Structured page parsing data
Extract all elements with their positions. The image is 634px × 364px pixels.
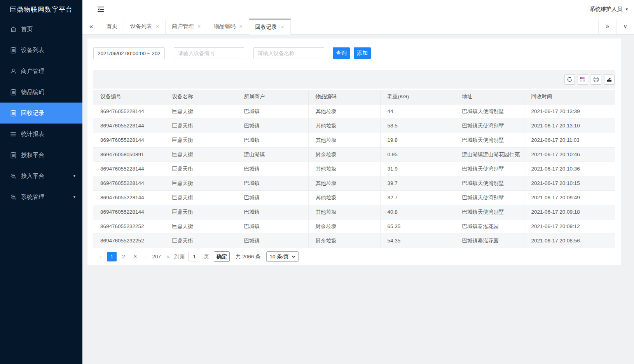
table-row[interactable]: 869476055228144 巨鼎天衡 巴城镇 其他垃圾 44 巴城镇天使湾别… [93,104,615,118]
sidebar-item-auth-platform[interactable]: 授权平台 [0,145,82,165]
cell-recycle-time: 2021-06-17 20:10:15 [524,176,615,190]
tabbar-spacer [291,19,598,34]
date-range-input[interactable] [93,47,165,59]
pager-total-count: 共 2066 条 [236,253,261,260]
cell-merchant: 巴城镇 [237,219,308,233]
cell-recycle-time: 2021-06-17 20:11:03 [524,133,615,147]
pager-page-last[interactable]: 207 [151,252,163,261]
cell-weight: 39.7 [380,176,455,190]
column-header-recycle-time: 回收时间 [524,90,615,104]
user-name: 系统维护人员 [590,6,622,13]
cell-address: 巴城镇泰泓花园 [455,219,524,233]
tab-label: 回收记录 [255,24,277,31]
tabs-menu-icon[interactable]: ∨ [616,19,634,34]
cell-weight: 31.9 [380,162,455,176]
page-size-value: 10 条/页 [270,253,289,260]
cell-merchant: 巴城镇 [237,190,308,205]
chevron-down-icon [292,256,295,258]
column-header-item-code: 物品编码 [308,90,380,104]
close-icon[interactable]: × [239,23,242,30]
tab-home[interactable]: 首页 [100,19,124,34]
sidebar-item-label: 回收记录 [21,110,44,117]
access-platform-icon [10,172,17,179]
cell-device-name: 巨鼎天衡 [165,162,237,176]
refresh-icon[interactable] [564,74,575,85]
cell-item-code: 其他垃圾 [308,133,380,147]
pager-goto-input[interactable] [188,252,200,261]
device-no-input[interactable] [174,47,244,59]
columns-icon[interactable] [578,74,588,85]
query-button[interactable]: 查询 [333,47,350,59]
cell-device-no: 869476055228144 [93,133,165,147]
tab-item-code[interactable]: 物品编码 × [207,19,249,34]
tabs-scroll-right-icon[interactable]: » [598,19,616,34]
table-row[interactable]: 869476055228144 巨鼎天衡 巴城镇 其他垃圾 19.8 巴城镇天使… [93,133,615,147]
cell-merchant: 巴城镇 [237,233,308,248]
pager-confirm-button[interactable]: 确定 [214,251,230,262]
column-header-device-no: 设备编号 [93,90,165,104]
cell-address: 巴城镇天使湾别墅 [455,162,524,176]
pager-page-2[interactable]: 2 [119,252,128,261]
sidebar-item-label: 统计报表 [21,131,44,138]
sidebar-item-label: 首页 [21,26,33,33]
sidebar: 巨鼎物联网数字平台 首页 设备列表 商户管理 物品编码 回收记录 统计报表 授权… [0,0,82,364]
cell-item-code: 厨余垃圾 [308,233,380,248]
tab-label: 物品编码 [213,23,235,30]
print-icon[interactable] [591,74,601,85]
user-menu[interactable]: 系统维护人员 ▼ [590,6,629,13]
cell-weight: 0.95 [380,147,455,162]
pager-page-3[interactable]: 3 [130,252,140,261]
cell-item-code: 其他垃圾 [308,118,380,133]
sidebar-collapse-icon[interactable] [96,5,105,14]
sidebar-item-label: 系统管理 [21,193,44,201]
table-row[interactable]: 869476055228144 巨鼎天衡 巴城镇 其他垃圾 31.9 巴城镇天使… [93,162,615,176]
tab-device-list[interactable]: 设备列表 × [124,19,166,34]
cell-item-code: 其他垃圾 [308,190,380,205]
tab-merchant[interactable]: 商户管理 × [166,19,207,34]
tab-recycle-records[interactable]: 回收记录 × [249,19,291,35]
sidebar-item-reports[interactable]: 统计报表 [0,124,82,145]
sidebar-item-access-platform[interactable]: 接入平台 ▼ [0,165,82,186]
sidebar-item-item-code[interactable]: 物品编码 [0,82,82,103]
cell-merchant: 巴城镇 [237,104,308,118]
close-icon[interactable]: × [156,23,159,30]
system-manage-icon [10,193,17,200]
table-row[interactable]: 869476055228144 巨鼎天衡 巴城镇 其他垃圾 39.7 巴城镇天使… [93,176,615,190]
add-button[interactable]: 添加 [354,47,371,59]
cell-device-no: 869476055228144 [93,118,165,133]
cell-device-name: 巨鼎天衡 [165,104,237,118]
close-icon[interactable]: × [197,23,201,30]
cell-device-name: 巨鼎天衡 [165,118,237,133]
cell-device-name: 巨鼎天衡 [165,205,237,219]
cell-weight: 32.7 [380,190,455,205]
tabs-scroll-left-icon[interactable]: « [82,19,100,34]
sidebar-item-system-manage[interactable]: 系统管理 ▼ [0,186,82,207]
pager-page-unit-label: 页 [204,253,209,260]
table-toolbar [93,70,615,89]
pager-page-1[interactable]: 1 [107,252,117,261]
table-row[interactable]: 869476058050891 巨鼎天衡 淀山湖镇 厨余垃圾 0.95 淀山湖镇… [93,147,615,162]
cell-address: 巴城镇泰泓花园 [455,233,524,248]
sidebar-item-merchant[interactable]: 商户管理 [0,61,82,82]
brand-title: 巨鼎物联网数字平台 [0,0,82,19]
column-header-address: 地址 [455,90,524,104]
cell-address: 淀山湖镇淀山湖花园仁苑 [455,147,524,162]
device-name-input[interactable] [253,47,324,59]
home-icon [10,26,17,33]
export-icon[interactable] [604,74,615,85]
close-icon[interactable]: × [281,24,284,30]
table-row[interactable]: 869476055228144 巨鼎天衡 巴城镇 其他垃圾 40.8 巴城镇天使… [93,205,615,219]
cell-merchant: 淀山湖镇 [237,147,308,162]
cell-device-no: 869476055228144 [93,162,165,176]
table-row[interactable]: 869476055232252 巨鼎天衡 巴城镇 厨余垃圾 54.35 巴城镇泰… [93,233,615,248]
sidebar-item-recycle-records[interactable]: 回收记录 [0,103,82,124]
table-row[interactable]: 869476055232252 巨鼎天衡 巴城镇 厨余垃圾 65.35 巴城镇泰… [93,219,615,233]
table-row[interactable]: 869476055228144 巨鼎天衡 巴城镇 其他垃圾 32.7 巴城镇天使… [93,190,615,205]
sidebar-item-home[interactable]: 首页 [0,19,82,40]
cell-device-name: 巨鼎天衡 [165,233,237,248]
sidebar-item-device-list[interactable]: 设备列表 [0,40,82,61]
pager-prev-icon[interactable]: ‹ [100,253,102,260]
table-row[interactable]: 869476055228144 巨鼎天衡 巴城镇 其他垃圾 58.5 巴城镇天使… [93,118,615,133]
page-size-select[interactable]: 10 条/页 [266,251,299,262]
pager-next-icon[interactable]: › [167,253,169,260]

* TASK OBJECTIVE:
All of the data should come back exactly as written, but without pictures.

* EXERCISE ANSWER:
Extract all elements with their positions. The image is 634px × 364px pixels.
table-row[interactable]: 869476055228144 巨鼎天衡 巴城镇 其他垃圾 44 巴城镇天使湾别… [93,104,615,118]
sidebar-item-auth-platform[interactable]: 授权平台 [0,145,82,165]
cell-recycle-time: 2021-06-17 20:10:15 [524,176,615,190]
tabbar-spacer [291,19,598,34]
date-range-input[interactable] [93,47,165,59]
pager-total-count: 共 2066 条 [236,253,261,260]
cell-merchant: 巴城镇 [237,219,308,233]
cell-recycle-time: 2021-06-17 20:11:03 [524,133,615,147]
pager-page-last[interactable]: 207 [151,252,163,261]
cell-weight: 39.7 [380,176,455,190]
column-header-recycle-time: 回收时间 [524,90,615,104]
user-name: 系统维护人员 [590,6,622,13]
cell-address: 巴城镇泰泓花园 [455,219,524,233]
tab-label: 回收记录 [255,24,277,31]
tabs-menu-icon[interactable]: ∨ [616,19,634,34]
cell-weight: 31.9 [380,162,455,176]
page-size-value: 10 条/页 [270,253,289,260]
cell-merchant: 巴城镇 [237,190,308,205]
chevron-down-icon [292,256,295,258]
column-header-item-code: 物品编码 [308,90,380,104]
close-icon[interactable]: × [239,23,242,30]
tab-home[interactable]: 首页 [100,19,124,34]
sidebar-item-label: 回收记录 [21,110,44,117]
access-platform-icon [10,172,17,179]
cell-device-name: 巨鼎天衡 [165,162,237,176]
refresh-icon[interactable] [564,74,575,85]
cell-item-code: 其他垃圾 [308,133,380,147]
pager-goto-input[interactable] [188,252,200,261]
device-no-input[interactable] [174,47,244,59]
columns-icon[interactable] [578,74,588,85]
query-button[interactable]: 查询 [333,47,350,59]
cell-device-no: 869476055228144 [93,133,165,147]
tab-item-code[interactable]: 物品编码 × [207,19,249,34]
tabs-scroll-right-icon[interactable]: » [598,19,616,34]
table-row[interactable]: 869476055228144 巨鼎天衡 巴城镇 其他垃圾 19.8 巴城镇天使… [93,133,615,147]
cell-merchant: 巴城镇 [237,233,308,248]
pager-confirm-button[interactable]: 确定 [214,251,230,262]
column-header-device-no: 设备编号 [93,90,165,104]
cell-address: 巴城镇天使湾别墅 [455,162,524,176]
pager-page-2[interactable]: 2 [119,252,128,261]
sidebar-item-label: 统计报表 [21,131,44,138]
sidebar-item-label: 首页 [21,26,33,33]
sidebar: 巨鼎物联网数字平台 首页 设备列表 商户管理 物品编码 回收记录 统计报表 授权… [0,0,82,364]
cell-item-code: 厨余垃圾 [308,233,380,248]
tab-label: 物品编码 [213,23,235,30]
print-icon[interactable] [591,74,601,85]
user-menu[interactable]: 系统维护人员 ▼ [590,6,629,13]
cell-weight: 0.95 [380,147,455,162]
pager-page-3[interactable]: 3 [130,252,140,261]
cell-item-code: 其他垃圾 [308,118,380,133]
sidebar-collapse-icon[interactable] [96,5,105,14]
sidebar-item-label: 系统管理 [21,193,44,201]
table-row[interactable]: 869476055228144 巨鼎天衡 巴城镇 其他垃圾 31.9 巴城镇天使… [93,162,615,176]
tab-device-list[interactable]: 设备列表 × [124,19,166,34]
cell-item-code: 其他垃圾 [308,190,380,205]
tab-merchant[interactable]: 商户管理 × [166,19,207,34]
tab-recycle-records[interactable]: 回收记录 × [249,19,291,35]
sidebar-item-reports[interactable]: 统计报表 [0,124,82,145]
sidebar-item-access-platform[interactable]: 接入平台 ▼ [0,165,82,186]
sidebar-item-item-code[interactable]: 物品编码 [0,82,82,103]
cell-merchant: 巴城镇 [237,104,308,118]
close-icon[interactable]: × [156,23,159,30]
system-manage-icon [10,193,17,200]
table-row[interactable]: 869476055228144 巨鼎天衡 巴城镇 其他垃圾 39.7 巴城镇天使… [93,176,615,190]
add-button[interactable]: 添加 [354,47,371,59]
cell-device-no: 869476055228144 [93,118,165,133]
cell-device-name: 巨鼎天衡 [165,104,237,118]
close-icon[interactable]: × [197,23,201,30]
cell-device-name: 巨鼎天衡 [165,118,237,133]
cell-device-name: 巨鼎天衡 [165,205,237,219]
cell-weight: 32.7 [380,190,455,205]
tabs-scroll-left-icon[interactable]: « [82,19,100,34]
sidebar-item-system-manage[interactable]: 系统管理 ▼ [0,186,82,207]
pager-page-unit-label: 页 [204,253,209,260]
table-toolbar [93,70,615,89]
pager-page-1[interactable]: 1 [107,252,117,261]
table-row[interactable]: 869476058050891 巨鼎天衡 淀山湖镇 厨余垃圾 0.95 淀山湖镇… [93,147,615,162]
cell-address: 巴城镇泰泓花园 [455,233,524,248]
sidebar-item-merchant[interactable]: 商户管理 [0,61,82,82]
brand-title: 巨鼎物联网数字平台 [0,0,82,19]
column-header-address: 地址 [455,90,524,104]
cell-address: 淀山湖镇淀山湖花园仁苑 [455,147,524,162]
device-name-input[interactable] [253,47,324,59]
home-icon [10,26,17,33]
export-icon[interactable] [604,74,615,85]
close-icon[interactable]: × [281,24,284,30]
table-row[interactable]: 869476055228144 巨鼎天衡 巴城镇 其他垃圾 40.8 巴城镇天使… [93,205,615,219]
cell-merchant: 淀山湖镇 [237,147,308,162]
cell-device-no: 869476055228144 [93,162,165,176]
table-row[interactable]: 869476055232252 巨鼎天衡 巴城镇 厨余垃圾 54.35 巴城镇泰… [93,233,615,248]
sidebar-item-recycle-records[interactable]: 回收记录 [0,103,82,124]
table-row[interactable]: 869476055232252 巨鼎天衡 巴城镇 厨余垃圾 65.35 巴城镇泰… [93,219,615,233]
table-row[interactable]: 869476055228144 巨鼎天衡 巴城镇 其他垃圾 32.7 巴城镇天使… [93,190,615,205]
sidebar-item-home[interactable]: 首页 [0,19,82,40]
cell-device-name: 巨鼎天衡 [165,233,237,248]
sidebar-item-device-list[interactable]: 设备列表 [0,40,82,61]
pager-prev-icon[interactable]: ‹ [100,253,102,260]
table-row[interactable]: 869476055228144 巨鼎天衡 巴城镇 其他垃圾 58.5 巴城镇天使… [93,118,615,133]
page-size-select[interactable]: 10 条/页 [266,251,299,262]
pager-next-icon[interactable]: › [167,253,169,260]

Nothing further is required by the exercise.